What lines of the data include the string "eMTB"? Copy them all.

Items from a dataset:
◇ ◇ ◇ ◇ ◇
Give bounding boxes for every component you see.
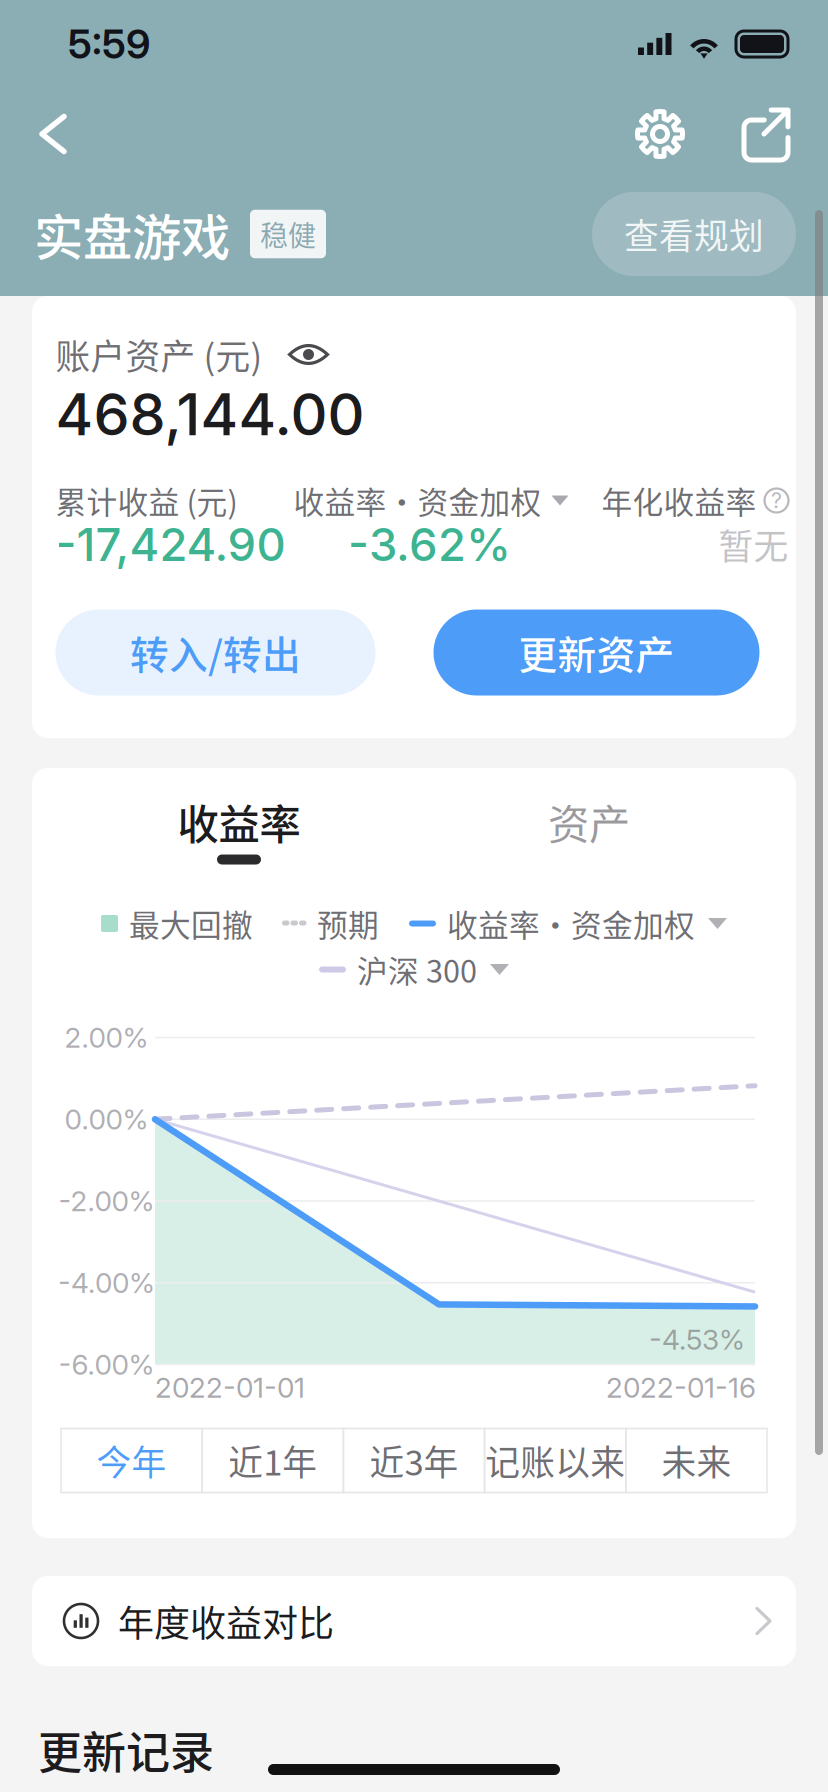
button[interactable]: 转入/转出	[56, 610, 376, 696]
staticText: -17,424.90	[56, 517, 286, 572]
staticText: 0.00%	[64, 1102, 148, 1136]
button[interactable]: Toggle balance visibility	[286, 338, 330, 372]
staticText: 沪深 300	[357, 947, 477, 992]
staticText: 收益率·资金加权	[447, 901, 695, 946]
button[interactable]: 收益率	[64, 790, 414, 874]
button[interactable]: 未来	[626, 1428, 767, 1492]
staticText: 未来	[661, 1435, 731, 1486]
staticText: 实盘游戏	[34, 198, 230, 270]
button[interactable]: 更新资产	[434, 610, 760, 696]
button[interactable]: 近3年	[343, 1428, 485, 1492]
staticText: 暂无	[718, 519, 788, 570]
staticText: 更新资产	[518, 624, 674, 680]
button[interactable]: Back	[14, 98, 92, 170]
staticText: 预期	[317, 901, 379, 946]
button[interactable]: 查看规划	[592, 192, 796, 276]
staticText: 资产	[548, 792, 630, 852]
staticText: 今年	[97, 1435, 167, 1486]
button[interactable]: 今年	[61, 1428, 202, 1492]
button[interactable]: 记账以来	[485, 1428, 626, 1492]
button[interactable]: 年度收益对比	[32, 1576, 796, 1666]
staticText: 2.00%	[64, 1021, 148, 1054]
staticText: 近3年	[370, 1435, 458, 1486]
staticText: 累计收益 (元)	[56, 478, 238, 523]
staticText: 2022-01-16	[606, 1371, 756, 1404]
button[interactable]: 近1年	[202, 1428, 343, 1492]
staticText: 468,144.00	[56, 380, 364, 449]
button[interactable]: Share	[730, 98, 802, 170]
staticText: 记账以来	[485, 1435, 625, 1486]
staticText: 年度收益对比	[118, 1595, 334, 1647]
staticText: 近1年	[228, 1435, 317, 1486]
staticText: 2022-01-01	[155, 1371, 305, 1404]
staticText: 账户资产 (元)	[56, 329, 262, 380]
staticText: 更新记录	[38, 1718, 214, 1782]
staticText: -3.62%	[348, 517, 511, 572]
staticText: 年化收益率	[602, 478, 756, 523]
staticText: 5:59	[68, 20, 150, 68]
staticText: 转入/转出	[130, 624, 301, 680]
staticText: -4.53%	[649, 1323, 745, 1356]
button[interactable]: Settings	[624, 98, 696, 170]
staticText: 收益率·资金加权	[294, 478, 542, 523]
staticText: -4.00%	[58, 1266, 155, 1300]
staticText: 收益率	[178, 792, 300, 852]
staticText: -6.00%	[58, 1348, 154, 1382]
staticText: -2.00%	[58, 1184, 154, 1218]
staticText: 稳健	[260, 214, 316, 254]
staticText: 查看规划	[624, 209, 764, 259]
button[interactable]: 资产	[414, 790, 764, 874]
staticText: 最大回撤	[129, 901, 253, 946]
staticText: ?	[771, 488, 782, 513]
◇ ◇ ◇ ◇ ◇
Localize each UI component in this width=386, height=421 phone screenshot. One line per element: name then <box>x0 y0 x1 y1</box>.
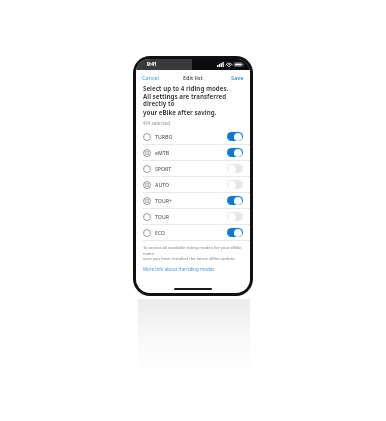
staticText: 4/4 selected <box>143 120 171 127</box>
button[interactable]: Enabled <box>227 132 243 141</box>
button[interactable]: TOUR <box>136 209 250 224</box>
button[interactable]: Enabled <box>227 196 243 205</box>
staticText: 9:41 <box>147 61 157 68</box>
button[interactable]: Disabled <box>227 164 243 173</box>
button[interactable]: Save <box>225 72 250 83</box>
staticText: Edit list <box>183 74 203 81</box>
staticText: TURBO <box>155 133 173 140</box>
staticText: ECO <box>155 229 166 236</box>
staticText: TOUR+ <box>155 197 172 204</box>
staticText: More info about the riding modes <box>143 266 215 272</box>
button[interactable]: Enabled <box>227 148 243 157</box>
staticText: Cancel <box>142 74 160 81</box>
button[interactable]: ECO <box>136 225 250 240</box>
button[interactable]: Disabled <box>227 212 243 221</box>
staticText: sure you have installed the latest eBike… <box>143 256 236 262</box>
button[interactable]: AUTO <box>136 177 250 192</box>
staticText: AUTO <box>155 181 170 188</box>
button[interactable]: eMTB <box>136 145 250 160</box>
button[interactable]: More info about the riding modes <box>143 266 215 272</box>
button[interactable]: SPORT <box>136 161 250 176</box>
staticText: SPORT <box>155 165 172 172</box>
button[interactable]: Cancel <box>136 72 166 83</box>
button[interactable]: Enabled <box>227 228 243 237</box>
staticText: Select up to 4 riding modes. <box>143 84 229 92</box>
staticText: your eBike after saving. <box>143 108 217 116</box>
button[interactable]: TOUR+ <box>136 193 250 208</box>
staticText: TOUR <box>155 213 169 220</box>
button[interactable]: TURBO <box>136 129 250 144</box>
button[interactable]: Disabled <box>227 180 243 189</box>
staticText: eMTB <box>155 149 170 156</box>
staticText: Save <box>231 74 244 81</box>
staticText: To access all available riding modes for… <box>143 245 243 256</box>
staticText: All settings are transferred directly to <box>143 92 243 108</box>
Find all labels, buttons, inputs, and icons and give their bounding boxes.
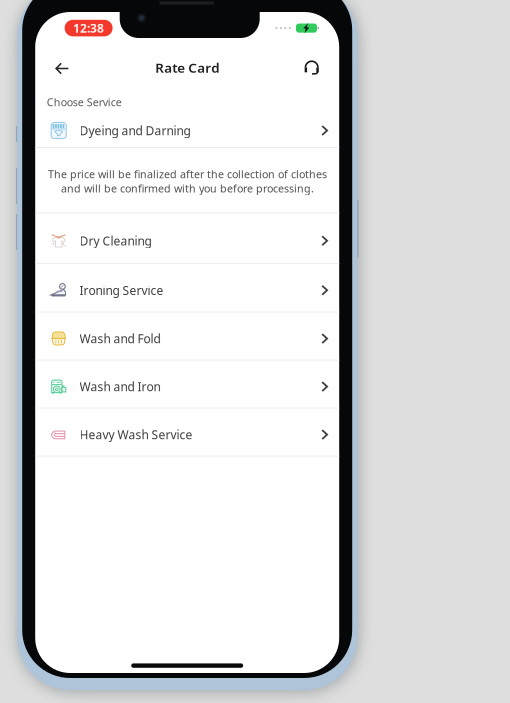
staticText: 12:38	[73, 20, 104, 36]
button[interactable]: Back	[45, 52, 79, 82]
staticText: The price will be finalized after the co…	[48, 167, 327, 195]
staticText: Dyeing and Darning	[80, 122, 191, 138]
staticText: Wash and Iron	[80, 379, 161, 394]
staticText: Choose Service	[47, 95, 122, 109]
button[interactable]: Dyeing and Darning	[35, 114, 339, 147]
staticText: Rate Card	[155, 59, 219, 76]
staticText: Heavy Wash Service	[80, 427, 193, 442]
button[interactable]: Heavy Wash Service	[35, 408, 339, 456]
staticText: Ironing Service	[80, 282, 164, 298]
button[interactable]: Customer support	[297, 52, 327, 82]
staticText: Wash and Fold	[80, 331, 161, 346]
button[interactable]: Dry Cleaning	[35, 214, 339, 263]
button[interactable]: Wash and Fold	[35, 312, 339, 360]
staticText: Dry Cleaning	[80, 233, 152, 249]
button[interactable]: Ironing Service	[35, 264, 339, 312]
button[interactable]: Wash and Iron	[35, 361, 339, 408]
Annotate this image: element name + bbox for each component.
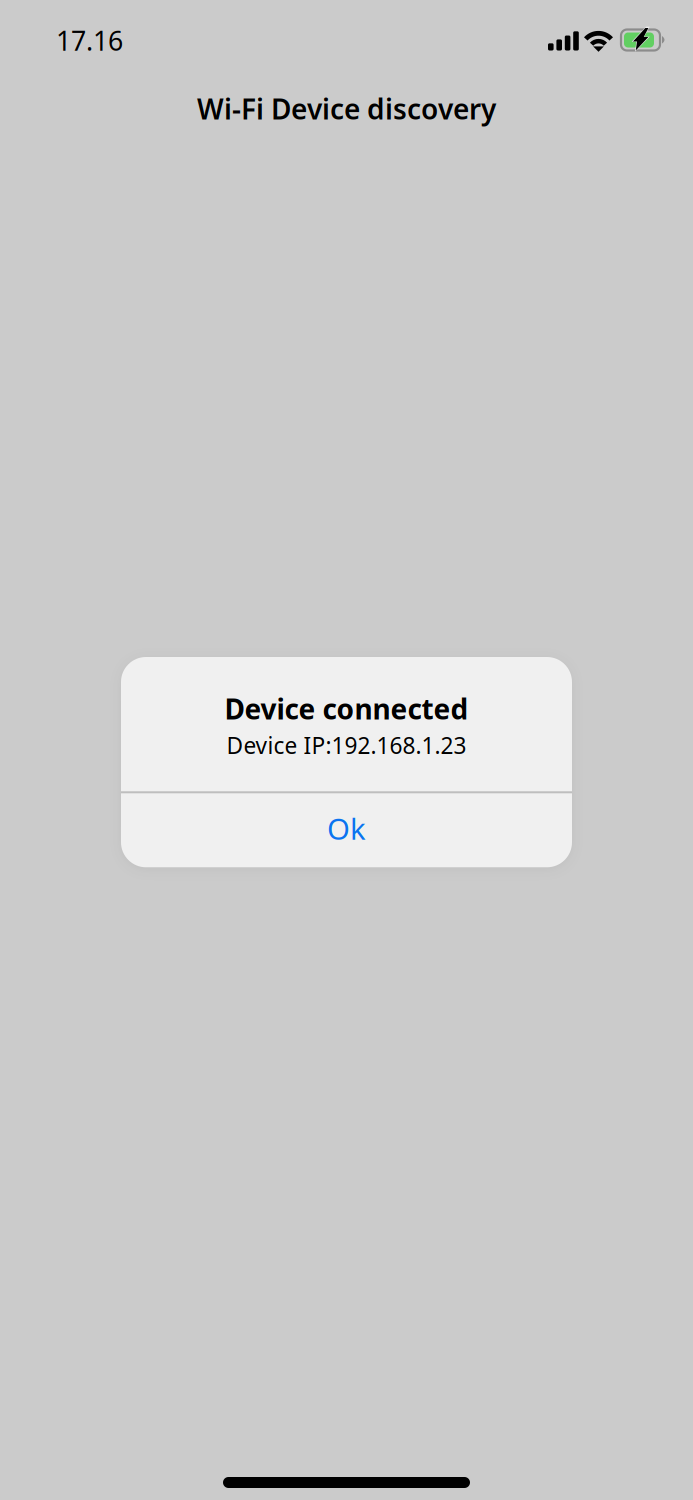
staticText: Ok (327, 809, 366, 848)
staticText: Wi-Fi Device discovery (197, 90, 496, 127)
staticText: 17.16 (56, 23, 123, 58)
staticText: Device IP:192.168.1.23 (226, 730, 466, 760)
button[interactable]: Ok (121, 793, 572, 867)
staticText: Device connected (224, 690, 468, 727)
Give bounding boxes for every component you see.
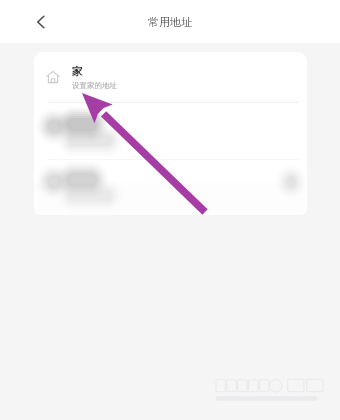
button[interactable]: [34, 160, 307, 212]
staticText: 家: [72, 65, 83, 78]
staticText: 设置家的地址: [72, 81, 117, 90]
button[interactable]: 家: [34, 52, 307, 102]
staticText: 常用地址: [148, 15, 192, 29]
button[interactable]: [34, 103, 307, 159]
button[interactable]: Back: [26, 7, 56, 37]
◇ ◇ ◇ ◇ ◇
WRITTEN ANSWER:
button[interactable]: eMTB <box>136 145 250 160</box>
staticText: eMTB <box>155 149 170 156</box>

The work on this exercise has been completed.